One of the other researchers, Dr. Justin O’Hare, said that each cell connected to a place memory receives tens of thousands of inputs carrying information about that place. He likened a single neuron to the complexity of a supercomputer, which is why, according to Dr. Polleux, the study at the Zuckerman Institute was extremely challenging. Nonetheless, it has furthered the understanding of how calcium plays a role in memory. Future research will explore what happens to place cells in a mouse model of Alzheimer’s disease when calcium levels are manipulated as the disease progresses. That research may lead to new therapies.

 

The World Happiness Report Highlights Benevolence

The 2022 World Happiness Report, released in March, marks the 10th year of this effort to examine happiness across the globe. Happiness has a big impact on people’s sense of well-being and their long-term health. The report ranked countries on the overall happiness of its citizens based on individual responses to a simple survey question about overall well-being that is further explained by measures such as GDP, life expectancy, corruption, and freedom.

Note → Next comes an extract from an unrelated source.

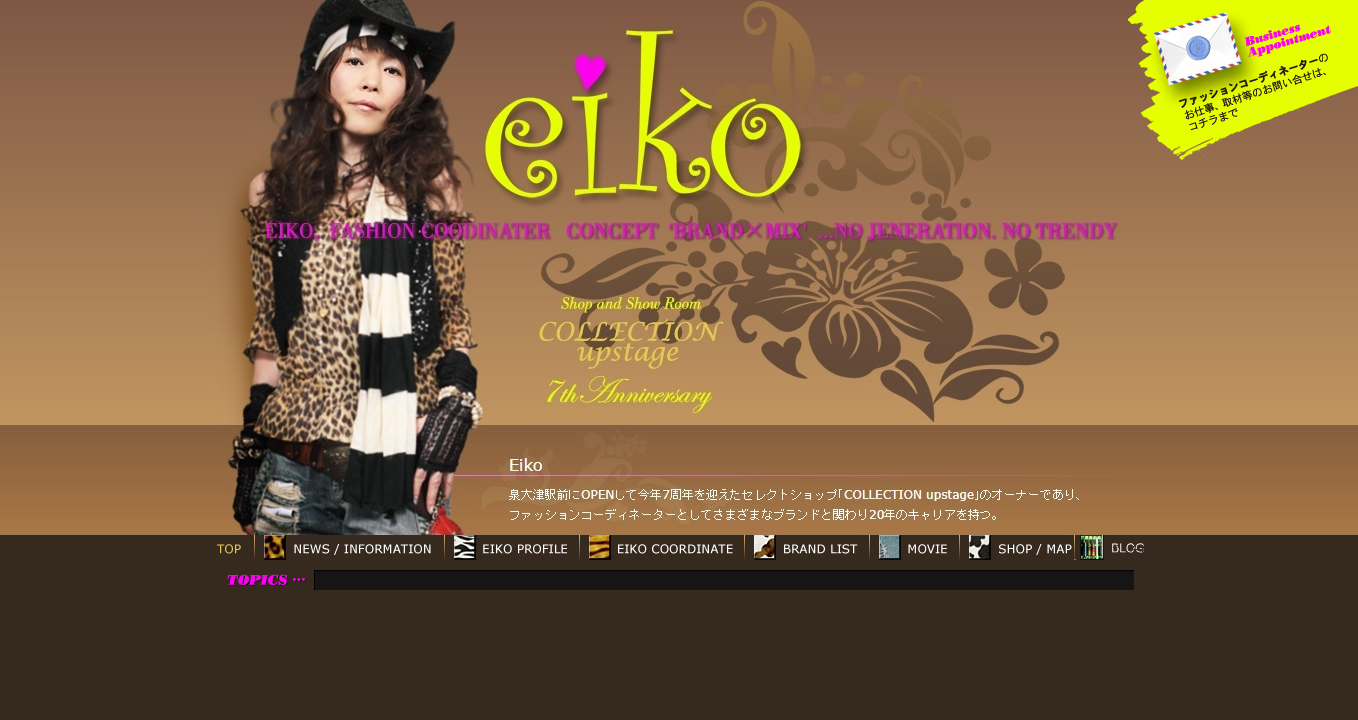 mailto (1198, 47)
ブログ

Perhaps the most striking message of this year’s report is that global benevolence has increased remarkably in 2021, up almost 25% from its level before the onset of the COVID-19 pandemic. 

Benevolence is calculated by averaging three measures of prosocial behavior: donations, volunteering, and helping strangers. The report shows that all of these measures increased in 2021 in every region of the globe at rates not seen for any of the variables tracked before and during the pandemic. The report expressed the hope that this surge in benevolence will live on long after COVID-19. 

When it came to ranking the happiness of individual countries, Finland held the top ranking for the fifth year in a row, followed closely by several other Northern European countries. The United States ranked 16th, just below Canada and just above the United Kingdom. The lowest of the 146 countries surveyed was Afghanistan.

The rankings of countries in the report are determined by asking individuals to evaluate their current life as a whole, using the mental image of a ladder. The lowest rung on the ladder, representing the worst possible life, is 0; the top rung, representing the best possible life, is 10. The Gallup organization conducted the surveys for the report by gathering around 1,000 responses from each country and weighting them to build a national average that is representative of the population makeup. The rankings were based on a three-year average to get better estimates.

The country rankings were further determined based on observed data across six variables: GDP per capita, social support, healthy life expectancy, freedom, generosity, and corruption. Some of this data also came from asking respondents whether they experienced particular emotions on the day before the day of the survey—emotions such as laughter, enjoyment, worry, sadness, and anger. These variables helped the authors of the report explain the variation of life evaluations across countries. 

One cautionary finding in the report is that the measures of misery—stress, sadness, physical pain, anger, and worry—have been steadily rising, which has narrowed the gap between positive and negative emotions over the past 10 years. Two of the positive emotions tracked, enjoyment and laughter, have been declining in most regions of the world, while worry and sadness are rising, particularly in South Asia, Latin America, the Middle East/North Africa, and sub-Saharan Africa. In addition, average stress levels have risen in all regions of the world. However, the outpouring of kindness noted above provided the authors of the report hope and optimism for the future “in a world needing more of both.”